WHAT TO WORK ON:
All of the records that follow need to be copied word for word, without the pictures.

Saved entries:

******************************

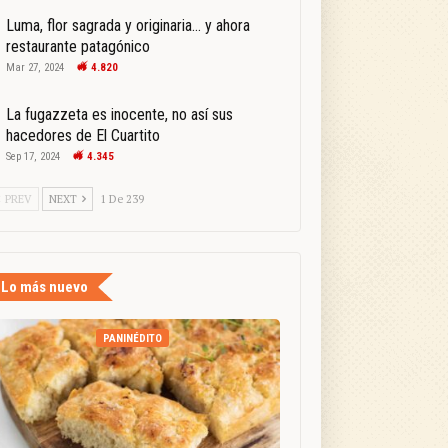
Luma, flor sagrada y originaria… y ahora
restaurante patagónico
Mar 27, 2024
4.820
La fugazzeta es inocente, no así sus
hacedores de El Cuartito
Sep 17, 2024
4.345
PREV
NEXT
1 De 239
Lo más nuevo
PANINÉDITO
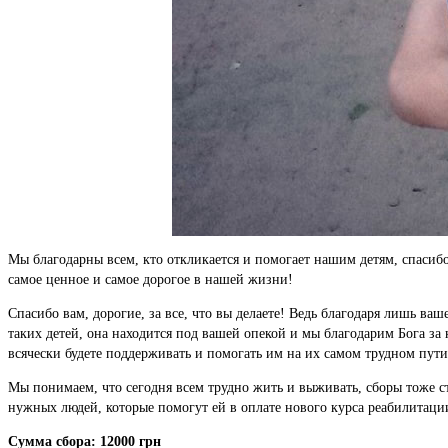
Мы благодарны всем, кто откликается и помогает нашим детям, спасибо
самое ценное и самое дорогое в нашей жизни!
Спасибо вам, дорогие, за все, что вы делаете! Ведь благодаря лишь 
таких детей, она находится под вашей опекой и мы благодарим Бога за к
всячески будете поддерживать и помогать им на их самом трудном пути
Мы понимаем, что сегодня всем трудно жить и выживать, сборы тоже ст
нужных людей, которые помогут ей в оплате нового курса реабилитаци
Сумма сбора: 12000 грн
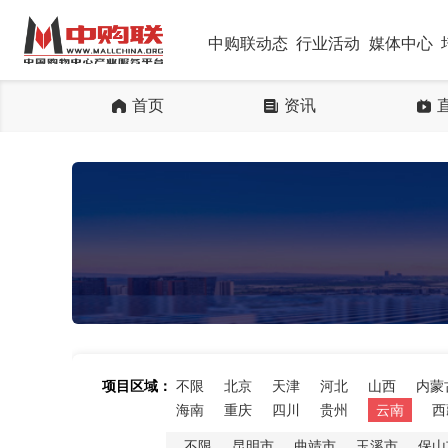
中购联动态
行业活动
媒体中心
首页
资讯
项目区域：
不限
北京
天津
河北
山西
内蒙
海南
重庆
四川
贵州
云南
西
不限
昆明市
曲靖市
玉溪市
保山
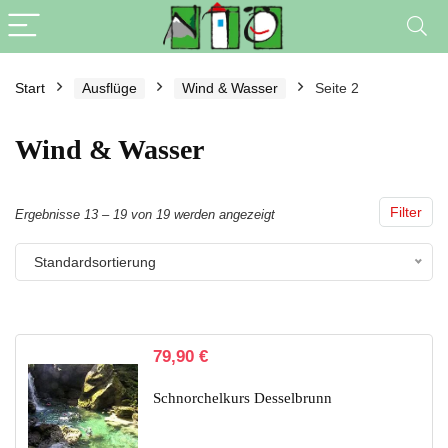
Start
Ausflüge
Wind & Wasser
Seite 2
Wind & Wasser
Filter
Ergebnisse 13 – 19 von 19 werden angezeigt
Standardsortierung
79,90
€
Schnorchelkurs Desselbrunn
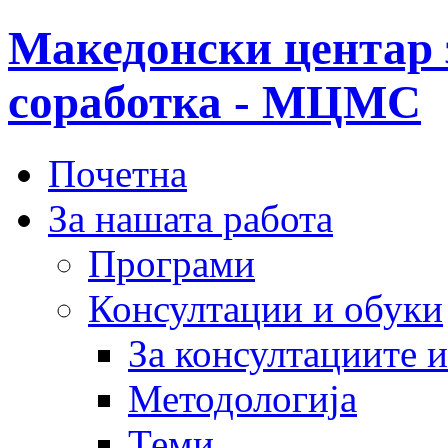
Македонски центар 
соработка - МЦМС
Почетна
За нашата работа
Програми
Консултации и обуки
За консултациите 
Методологија
Теми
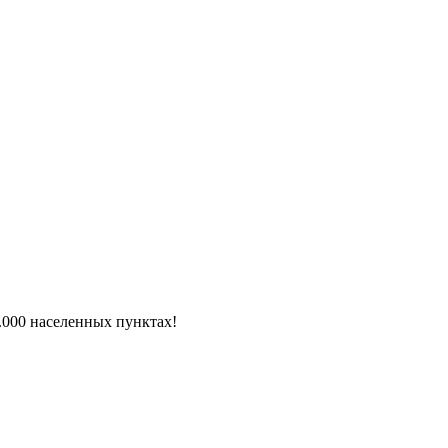
6.000 населенных пунктах!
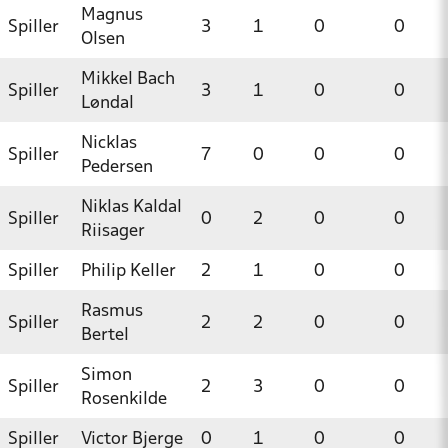
Magnus
Spiller
3
1
0
0
Olsen
Mikkel Bach
Spiller
3
1
0
0
Løndal
Nicklas
Spiller
7
0
0
0
Pedersen
Niklas Kaldal
Spiller
0
2
0
0
Riisager
Spiller
Philip Keller
2
1
0
0
Rasmus
Spiller
2
2
0
0
Bertel
Simon
Spiller
2
3
0
0
Rosenkilde
Spiller
Victor Bjerge
0
1
0
0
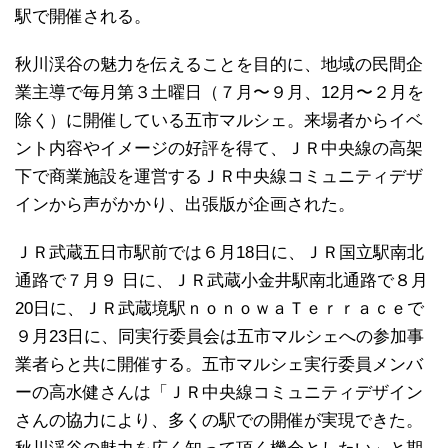
駅で開催される。
秋川渓谷の魅力を伝えることを目的に、地域の民間企
業主導で毎月第３土曜日（７月〜９月、12月〜２月を
除く）に開催している五市マルシェ。来場者からイベ
ント内容やイメージの好評を得て、ＪＲ中央線の高架
下で商業施設を運営するＪＲ中央線コミュニティデザ
インから声がかかり、出張版が企画された。
ＪＲ武蔵五日市駅前では６月18日に、ＪＲ国立駅南北
通路で７月９ 日に、ＪＲ武蔵小金井駅南北通路で８月
20日に、ＪＲ武蔵境駅ｎｏｎｏｗａＴｅｒｒａｃｅで
９月23日に、同実行委員会は五市マルシェへの参加事
業者らと共に開催する。五市マルシェ実行委員メンバ
ーの高水健さんは「ＪＲ中央線コミュニティデザイン
さんの協力により、多くの駅での開催が実現できた。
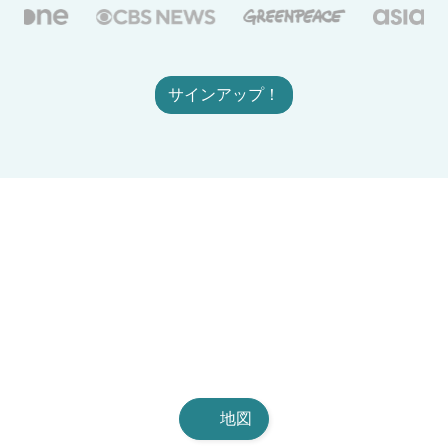
サインアップ！
地図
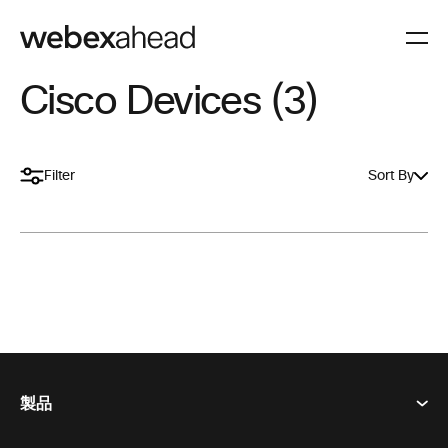
Cisco Devices (3)
Filter
Sort By
製品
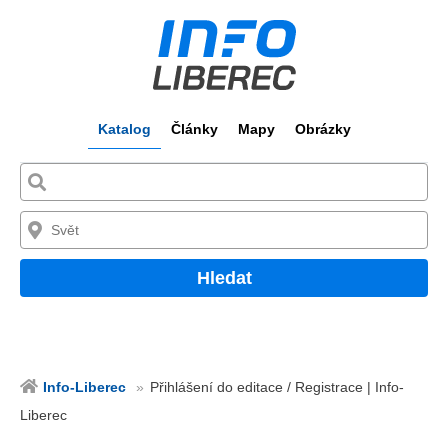
Katalog
Články
Mapy
Obrázky
Hledat
Info-Liberec
Přihlášení do editace / Registrace | Info-
Liberec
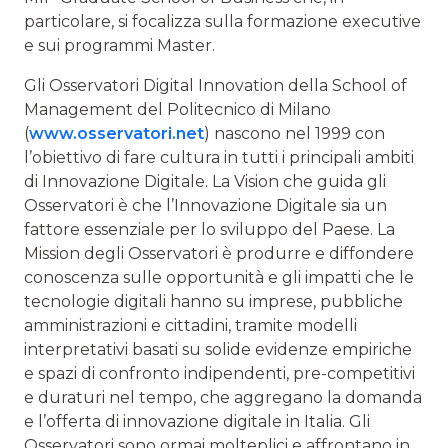
particolare, si focalizza sulla formazione executive
e sui programmi Master.
Gli Osservatori Digital Innovation della School of
Management del Politecnico di Milano
(
www.osservatori.net
) nascono nel 1999 con
l’obiettivo di fare cultura in tutti i principali ambiti
di Innovazione Digitale. La Vision che guida gli
Osservatori è che l’Innovazione Digitale sia un
fattore essenziale per lo sviluppo del Paese. La
Mission degli Osservatori è produrre e diffondere
conoscenza sulle opportunità e gli impatti che le
tecnologie digitali hanno su imprese, pubbliche
amministrazioni e cittadini, tramite modelli
interpretativi basati su solide evidenze empiriche
e spazi di confronto indipendenti, pre-competitivi
e duraturi nel tempo, che aggregano la domanda
e l’offerta di innovazione digitale in Italia. Gli
Osservatori sono ormai molteplici e affrontano in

******************************

ANSWER AREA:
Luma, flor sagrada y originaria… y ahora
restaurante patagónico
Mar 27, 2024
4.820
La fugazzeta es inocente, no así sus
hacedores de El Cuartito
Sep 17, 2024
4.345
PREV
NEXT
1 De 239
Lo más nuevo
PANINÉDITO
Мы благодарны всем, кто откликается и помогает нашим детям, спасибо
самое ценное и самое дорогое в нашей жизни!
Спасибо вам, дорогие, за все, что вы делаете! Ведь благодаря лишь 
таких детей, она находится под вашей опекой и мы благодарим Бога за к
всячески будете поддерживать и помогать им на их самом трудном пути
Мы понимаем, что сегодня всем трудно жить и выживать, сборы тоже ст
нужных людей, которые помогут ей в оплате нового курса реабилитаци
Сумма сбора: 12000 грн
中购联动态
行业活动
媒体中心
首页
资讯
项目区域：
不限
北京
天津
河北
山西
内蒙
海南
重庆
四川
贵州
云南
西
不限
昆明市
曲靖市
玉溪市
保山
Start
Ausflüge
Wind & Wasser
Seite 2
Wind & Wasser
Filter
Ergebnisse 13 – 19 von 19 werden angezeigt
Standardsortierung
79,90
€
Schnorchelkurs Desselbrunn
Македонски центар 
соработка - МЦМС
Почетна
За нашата работа
Програми
Консултации и обуки
За консултациите 
Методологија
Теми
6.000 населенных пунктах!
Magnus
Spiller
3
1
0
0
Olsen
Mikkel Bach
Spiller
3
1
0
0
Løndal
Nicklas
Spiller
7
0
0
0
Pedersen
Niklas Kaldal
Spiller
0
2
0
0
Riisager
Spiller
Philip Keller
2
1
0
0
Rasmus
Spiller
2
2
0
0
Bertel
Simon
Spiller
2
3
0
0
Rosenkilde
Spiller
Victor Bjerge
0
1
0
0
駅で開催される。
秋川渓谷の魅力を伝えることを目的に、地域の民間企
業主導で毎月第３土曜日（７月〜９月、12月〜２月を
除く）に開催している五市マルシェ。来場者からイベ
ント内容やイメージの好評を得て、ＪＲ中央線の高架
下で商業施設を運営するＪＲ中央線コミュニティデザ
インから声がかかり、出張版が企画された。
ＪＲ武蔵五日市駅前では６月18日に、ＪＲ国立駅南北
通路で７月９ 日に、ＪＲ武蔵小金井駅南北通路で８月
20日に、ＪＲ武蔵境駅ｎｏｎｏｗａＴｅｒｒａｃｅで
９月23日に、同実行委員会は五市マルシェへの参加事
業者らと共に開催する。五市マルシェ実行委員メンバ
ーの高水健さんは「ＪＲ中央線コミュニティデザイン
さんの協力により、多くの駅での開催が実現できた。
サインアップ！
地図
Cisco Devices (3)
Filter
Sort By
製品
Katalog
Články
Mapy
Obrázky
Hledat
Info-Liberec
Přihlášení do editace / Registrace | Info-
Liberec
particolare, si focalizza sulla formazione executive
e sui programmi Master.
Gli Osservatori Digital Innovation della School of
Management del Politecnico di Milano
(
www.osservatori.net
) nascono nel 1999 con
l’obiettivo di fare cultura in tutti i principali ambiti
di Innovazione Digitale. La Vision che guida gli
Osservatori è che l’Innovazione Digitale sia un
fattore essenziale per lo sviluppo del Paese. La
Mission degli Osservatori è produrre e diffondere
conoscenza sulle opportunità e gli impatti che le
tecnologie digitali hanno su imprese, pubbliche
amministrazioni e cittadini, tramite modelli
interpretativi basati su solide evidenze empiriche
e spazi di confronto indipendenti, pre-competitivi
e duraturi nel tempo, che aggregano la domanda
e l’offerta di innovazione digitale in Italia. Gli
Osservatori sono ormai molteplici e affrontano in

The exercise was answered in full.